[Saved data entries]
-=-=-=-=-

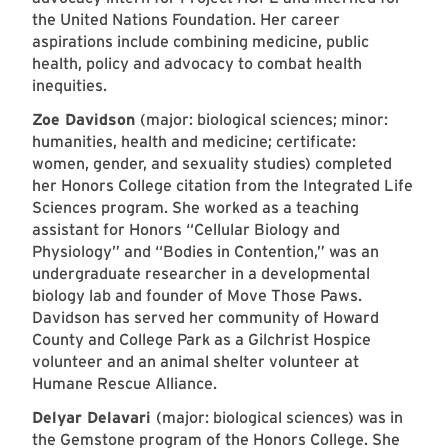
the United Nations Foundation. Her career
aspirations include combining medicine, public
health, policy and advocacy to combat health
inequities.
Zoe Davidson
(major: biological sciences; minor:
humanities, health and medicine; certificate:
women, gender, and sexuality studies) completed
her Honors College citation from the Integrated Life
Sciences program. She worked as a teaching
assistant for Honors “Cellular Biology and
Physiology” and “Bodies in Contention,” was an
undergraduate researcher in a developmental
biology lab and founder of Move Those Paws.
Davidson has served her community of Howard
County and College Park as a Gilchrist Hospice
volunteer and an animal shelter volunteer at
Humane Rescue Alliance.
Delyar Delavari
(major: biological sciences) was in
the Gemstone program of the Honors College. She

-=-=-=-=-

What the task asks: Which lines above include the word "medicine"? Return each one.

Written reply:
aspirations include combining medicine, public
humanities, health and medicine; certificate:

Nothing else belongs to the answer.